Mark Twain was in Australia from September of 1895 to January of 1896. Part of that time, some of November and December, was spent in New Zealand. Australia was not a unified country at this time but consisted of seven separate British territories. Twain visited the four southeastern territories: New South Wales, Victoria, South Australia and Tasmania. He saw the shoreline of Western Australia from his ship, the Oceana, en route to Ceylon. It anchored off-shore from Albany January 4th, 1896. He remarked at length on the Queensland labour trade but did not visit the territory due to its extreme tropical climate. "The book's main Australian chapters (9-11, 12-25, 27-29) reflect Mark Twain's interest in the continent's economic history as a convict settlement; its subjugation of native peoples; and its unusual wildlife. His admiration of the amazing tracking abilities of native Australians probably helped inspire "A DOUBLE-BARRELLED DETECTIVE STORY."" (MTATZ)

If the climates of the world were determined by parallels of latitude, then we could know a place's climate by its position on the map; and so we should know that the climate of Sydney was the counterpart of the climate of Columbia, S. C., and of Little Rock, Arkansas, since Sydney is about the same distance south of the equator that those other towns are north of it—thirty-four degrees. But no, climate disregards the parallels of latitude. In Arkansas they have a winter; in Sydney they have the name of it, but not the thing itself.
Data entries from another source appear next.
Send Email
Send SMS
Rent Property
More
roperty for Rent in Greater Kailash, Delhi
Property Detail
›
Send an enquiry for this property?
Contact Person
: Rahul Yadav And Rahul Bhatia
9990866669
Captain Cook found Australia in 1770, and eighteen years later the British Government began to transport convicts to it. Altogether, New South Wales received 83,000 in 53 years. The convicts wore heavy chains; they were ill-fed and badly treated by the officers set over them; they were heavily punished for even slight infractions of the rules; "the cruelest discipline ever known" is one historian's description of their life.—[The Story of Australasia. J. S. Laurie.]

My health had broken down in New York in May; it had remained in a doubtful but fairish condition during a succeeding period of 82 days; it broke again on the Pacific. It broke again in Sydney, but not until after I had had a good outing, and had also filled my lecture engagements. This latest break lost me the chance of seeing Queensland. In the circumstances, to go north toward hotter weather was not advisable.
So we moved south with a westward slant, 17 hours by rail to the capital of the colony of Victoria, Melbourne—that juvenile city of sixty years, and half a million inhabitants.

The Melbourne Cup is the Australasian National Day. It would be difficult to overstate its importance. It overshadows all other holidays and specialized days of whatever sort in that congeries of colonies. Overshadows them? I might almost say it blots them out. Each of them gets attention, but not everybody's; each of them evokes interest, but not everybody's; each of them rouses enthusiasm, but not everybody's; in each case a part of the attention, interest, and enthusiasm is a matter of habit and custom, and another part of it is official and perfunctory. Cup Day, and Cup Day only, commands an attention, an interest, and an enthusiasm which are universal—and spontaneous, not perfunctory. Cup Day is supreme—it has no rival. I can call to mind no specialized annual day, in any country, which can be named by that large name—Supreme. I can call to mind no specialized annual day, in any country, whose approach fires the whole land with a conflagration of conversation and preparation and anticipation and jubilation. No day save this one; but this one does it.

October 4 Friday – The Clemens party was still at the Menzies Hotel in Melbourne. Sam’s carbuncle problem caused the cancellation of a performance planned for Bendigo’s Masonic Hall.
From Cooper (102-3): "The next day, Dr. Thomas Fitzgerald, the leading Australian surgeon of the day and the first Australian to be knighted for eminence in medicine, attended Clemens. The doctor froze and lanced Clemens's carbuncle, gave him an injection of opium, and prescribed plasters, which Mrs. Clemens conscientiously applied."